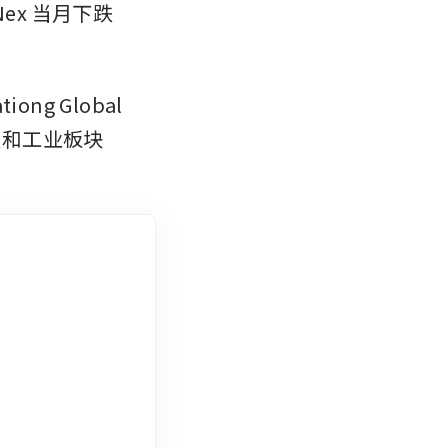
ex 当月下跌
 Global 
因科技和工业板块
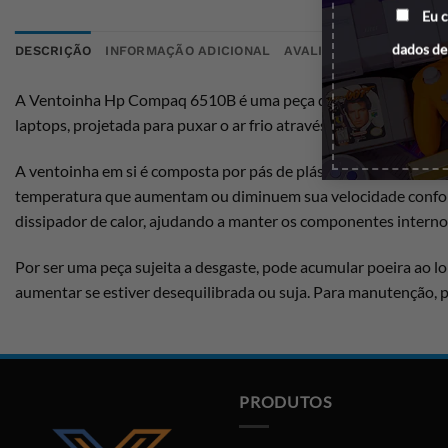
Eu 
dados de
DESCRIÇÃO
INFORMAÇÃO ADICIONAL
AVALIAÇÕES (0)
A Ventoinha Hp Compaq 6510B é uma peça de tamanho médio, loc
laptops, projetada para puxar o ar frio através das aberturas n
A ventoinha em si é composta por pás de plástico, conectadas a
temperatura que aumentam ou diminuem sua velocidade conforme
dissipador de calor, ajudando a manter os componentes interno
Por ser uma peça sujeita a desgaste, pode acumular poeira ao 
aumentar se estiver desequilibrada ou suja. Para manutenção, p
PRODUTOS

****************

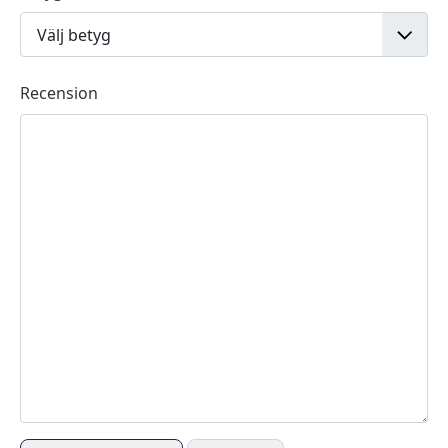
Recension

****************

Here the output must be the lines above from the line with "AVALIAÇÕES (0)" to the line with "temperatura que aumentam", both included, duplicated word for word and nothing else.

● **FINISHED TASK**
AVALIAÇÕES (0)
A Ventoinha Hp Compaq 6510B é uma peça de tamanho médio, loc
laptops, projetada para puxar o ar frio através das aberturas n
A ventoinha em si é composta por pás de plástico, conectadas a
temperatura que aumentam ou diminuem sua velocidade conforme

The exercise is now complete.